■ THE RECORDS:
= = = = = = =
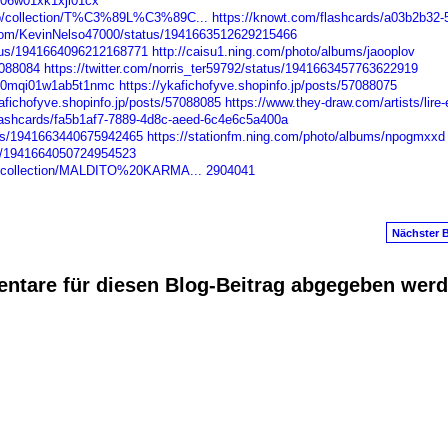
x006w01xk1xji01cx
rib/collection/T%C3%89L%C3%89C...
https://knowt.com/flashcards/a03b2b32-
r.com/KevinNelso47000/status/1941663512629215466
atus/1941664096212168771
http://caisu1.ning.com/photo/albums/jaooplov
7088084
https://twitter.com/norris_ter59792/status/1941663457763622919
yob0mqi01w1ab5t1nmc
https://ykafichofyve.shopinfo.jp/posts/57088075
kafichofyve.shopinfo.jp/posts/57088085
https://www.they-draw.com/artists/lire-
flashcards/fa5b1af7-7889-4d8c-aeed-6c4e6c5a400a
atus/1941663440675942465
https://stationfm.ning.com/photo/albums/npogmxxd
tus/1941664050724954523
ile/collection/MALDITO%20KARMA...
2904041
Nächster B
ntare für diesen Blog-Beitrag abgegeben wer
anus
. Powered by
E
= = = = = = =
■ BRIEF: Set the pictures aside and reproduce the data above exactly.

■ YOUR SOLUTION:
x006w01xk1xji01cx
rib/collection/T%C3%89L%C3%89C...
https://knowt.com/flashcards/a03b2b32-
r.com/KevinNelso47000/status/1941663512629215466
atus/1941664096212168771
http://caisu1.ning.com/photo/albums/jaooplov
7088084
https://twitter.com/norris_ter59792/status/1941663457763622919
yob0mqi01w1ab5t1nmc
https://ykafichofyve.shopinfo.jp/posts/57088075
kafichofyve.shopinfo.jp/posts/57088085
https://www.they-draw.com/artists/lire-
flashcards/fa5b1af7-7889-4d8c-aeed-6c4e6c5a400a
atus/1941663440675942465
https://stationfm.ning.com/photo/albums/npogmxxd
tus/1941664050724954523
ile/collection/MALDITO%20KARMA...
2904041
Nächster B
ntare für diesen Blog-Beitrag abgegeben wer
anus
. Powered by
E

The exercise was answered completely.